When the disciples come back  from finding food in the village,  they try to give some to Jesus, but he replies,  “My food is to do the will of my Father, and to complete his work.” They don’t understand at first  that what Jesus hungers and thirsts for, more than the food and water that keep the body alive,  is to connect with us and give us life, life now, and eternal life as well.

What Jesus hungers and thirsts for is that we come to know the love of God, the love that is given to us for free, the grace of God’s wholehearted welcome,  God’s forgiveness for our past failings,  the grace that can heal memories  and  broken relationships.

What Jesus hungers and thirsts for is that we let Him help us,  so that the brokenness inside us – and among us – can be reconciled.

This grace cannot come through earthly water,  or earthly food.  It comes through receiving  the relationship God offers.  This is what Jesus offers the woman at the well, the living water of knowing God in Spirit and in truth.

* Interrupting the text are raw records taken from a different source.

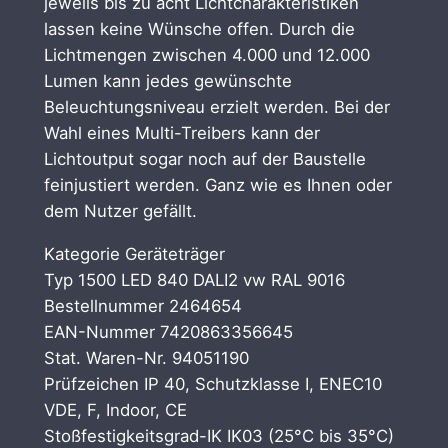
jeweils bis zu acht Lichtcharakteristiken
lassen keine Wünsche offen. Durch die
Lichtmengen zwischen 4.000 und 12.000
Lumen kann jedes gewünschte
Beleuchtungsniveau erzielt werden. Bei der
Wahl eines Multi-Treibers kann der
Lichtoutput sogar noch auf der Baustelle
feinjustiert werden. Ganz wie es Ihnen oder
dem Nutzer gefällt.
Kategorie Geräteträger
Typ 1500 LED 840 DALI2 vw RAL 9016
Bestellnummer 2464654
EAN-Nummer 7420863356645
Stat. Waren-Nr. 94051190
Prüfzeichen IP 40, Schutzklasse I, ENEC10
VDE, F, Indoor, CE
Stoßfestigkeitsgrad-IK IK03 (25°C bis 35°C)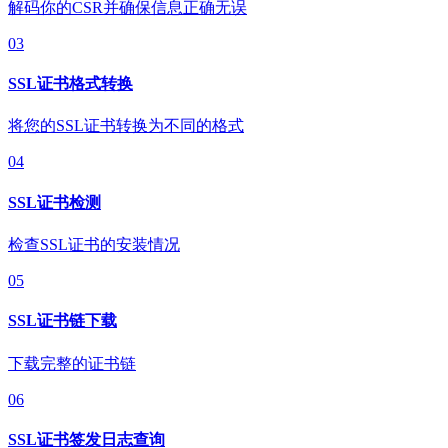
解码你的CSR并确保信息正确无误
03
SSL证书格式转换
将您的SSL证书转换为不同的格式
04
SSL证书检测
检查SSL证书的安装情况
05
SSL证书链下载
下载完整的证书链
06
SSL证书签发日志查询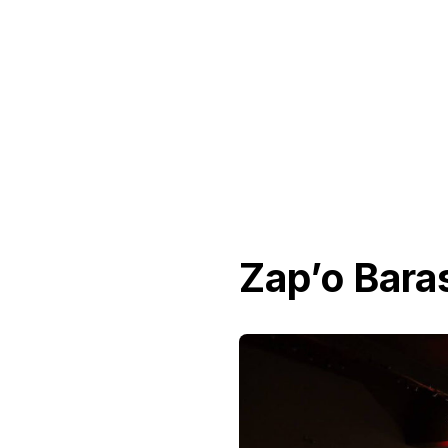
Zap’o Bara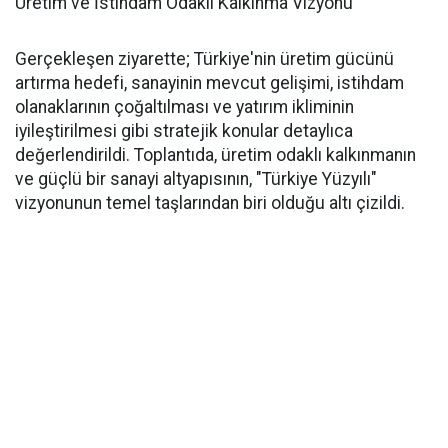
Üretim ve İstihdam Odaklı Kalkınma Vizyonu
Gerçekleşen ziyarette; Türkiye'nin üretim gücünü
artırma hedefi, sanayinin mevcut gelişimi, istihdam
olanaklarının çoğaltılması ve yatırım ikliminin
iyileştirilmesi gibi stratejik konular detaylıca
değerlendirildi. Toplantıda, üretim odaklı kalkınmanın
ve güçlü bir sanayi altyapısının, "Türkiye Yüzyılı"
vizyonunun temel taşlarından biri olduğu altı çizildi.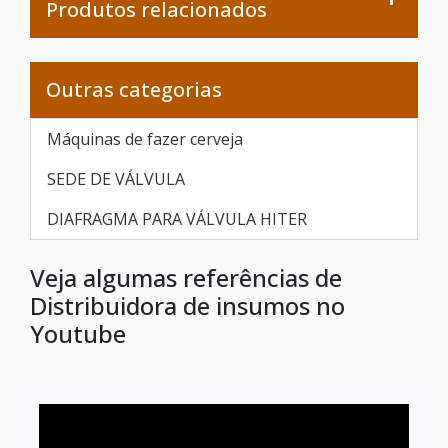
Produtos relacionados
Outras categorias
Máquinas de fazer cerveja
SEDE DE VÁLVULA
DIAFRAGMA PARA VÁLVULA HITER
Veja algumas referências de
Distribuidora de insumos no
Youtube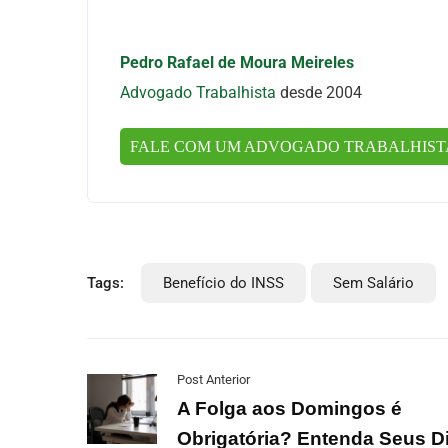
Pedro Rafael de Moura Meireles
Advogado Trabalhista
desde 2004
FALE COM UM ADVOGADO TRABALHIS
Tags:
Benefício do INSS
Sem Salário
Post Anterior
A Folga aos Domingos é
Obrigatória? Entenda Seus D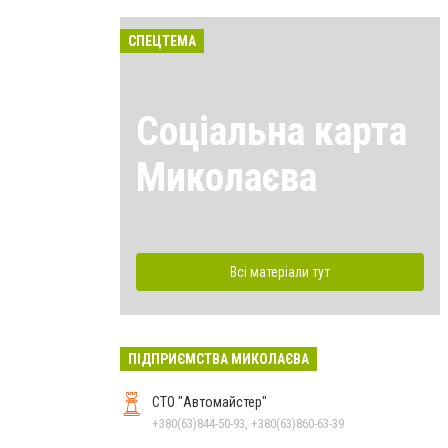
СПЕЦТЕМА
Соціальна карта
Миколаєва
Всі матеріали тут
ПІДПРИЄМСТВА МИКОЛАЄВА
СТО "Автомайстер"
+380(63)844-50-93, +380(63)860-63-39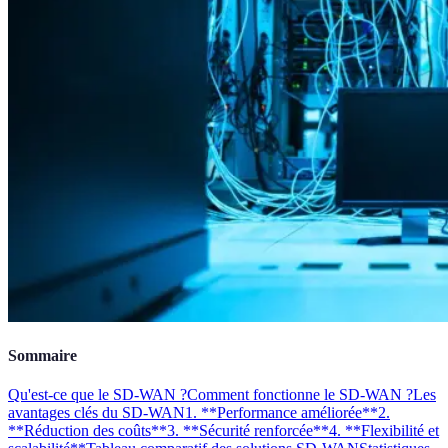
Sommaire
Qu'est-ce que le SD-WAN ?
Comment fonctionne le SD-WAN ?
Les
avantages clés du SD-WAN
1. **Performance améliorée**
2.
**Réduction des coûts**
3. **Sécurité renforcée**
4. **Flexibilité et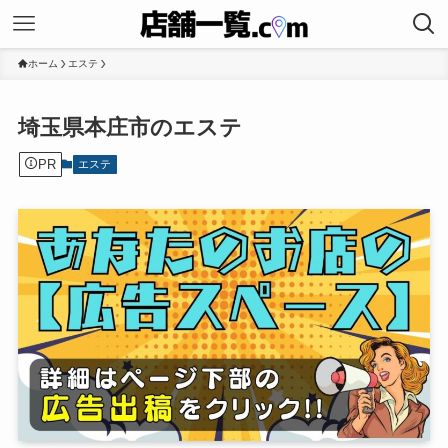
ホーム
エステ
埼玉県本庄市のエステ
PR
エステ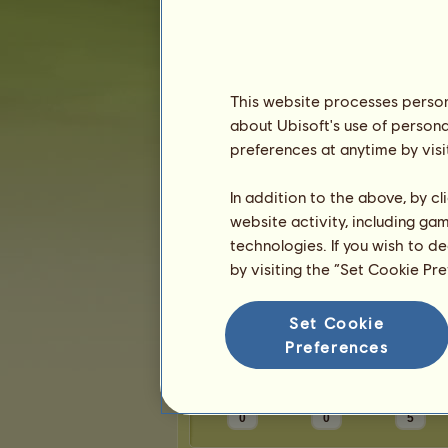
Karma:
10
Prieteni
This website processes persona
about Ubisoft's use of persona
MarioHDX
are
3
prieteni:
preferences at anytime by visi
Saww
Luci
In addition to the above, by c
Nova Star
website activity, including ga
technologies. If you wish to d
by visiting the “Set Cookie Pr
Trofee
Set Cookie
Preferences
0
0
5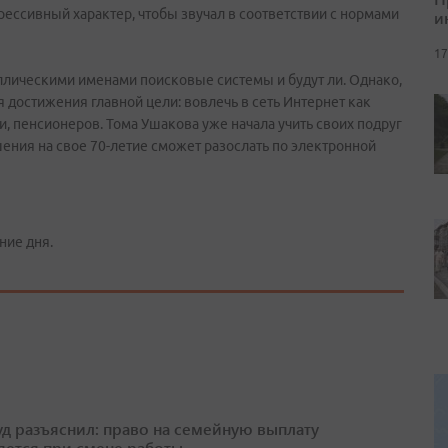
рессивный характер, чтобы звучал в соответствии с нормами
и
17
ириллическими именами поисковые системы и будут ли. Однако,
 достижения главной цели: вовлечь в сеть Интернет как
, пенсионеров. Тома Ушакова уже начала учить своих подруг
шения на свое 70-летие сможет разослать по электронной
ние дня.
д разъяснил: право на семейную выплату
яется при смене работы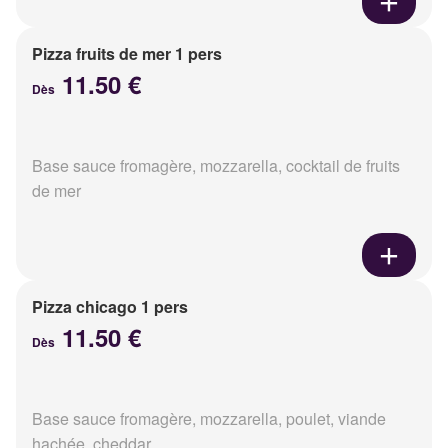
Pizza fruits de mer 1 pers
11.50 €
Dès
Base sauce fromagère, mozzarella, cocktail de fruits
de mer
Pizza chicago 1 pers
11.50 €
Dès
Base sauce fromagère, mozzarella, poulet, viande
hachée, cheddar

It doesn’t matter where we are.  We need not make pilgrimage.  We need not be in Jerusalem, or on Mt Gerazim, where the Samaritans worshiped.  We need not even be at church to connect with God,  if we worship God in Spirit and in truth,  if we are in this life-giving relationship.  God always longs  to be reconciled to us and takes the initiative so that we can have this relationship,  this water that bubbles up unto eternal life, because it is God’s will to embrace us with love through Christ Jesus our Lord.

This is what gives us hope in the present and the future. Even if we think we are nobodies, God knows each of us by name.  It is for us that Jesus comes, bringing the living water.  This is the source of our joy and our hope, even in the midst of challenging times like this time we are in now, when anxiety about contagion abounds and causes normal life to be disrupted.

When we are in relationship to God,  we do not need to let our anxieties become terrors, because God has promised to be our safe place.  God goes with us through our deserts and provides for us.

So in this time of disruption, do not panic. For you have received the Holy Spirit.God is within you, going before you,  walking beside you.  God has your back.  God is with you in quiet and in danger,  wherever you are, now and forever.  Amen.